Nothing but the lines from the one containing "TENTOONSTELLINGEN" through the last line of the entries should appear in the output, each verbatim.

** Extracted entries follows **

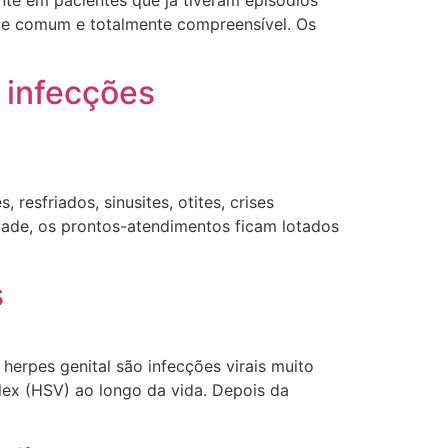
ente comum e totalmente compreensível. Os
e infecções
resfriados, sinusites, otites, crises
idade, os prontos-atendimentos ficam lotados
s
 herpes genital são infecções virais muito
ex (HSV) ao longo da vida. Depois da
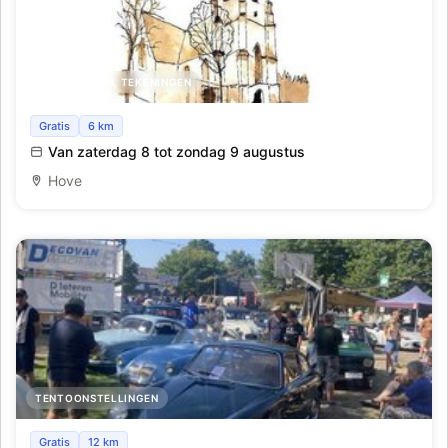
SCHILDERIJEN, TEKENINGEN
Kunst in de kerk
Gratis
6 km
Van zaterdag 8 tot zondag 9 augustus
Hove
TENTOONSTELLINGEN
Oldtimer-rally Lichtfeesten Reet
Gratis
12 km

** End of Extracted entries **

Completed exercise >>
TENTOONSTELLINGEN
Oldtimer-rally Lichtfeesten Reet
Gratis
12 km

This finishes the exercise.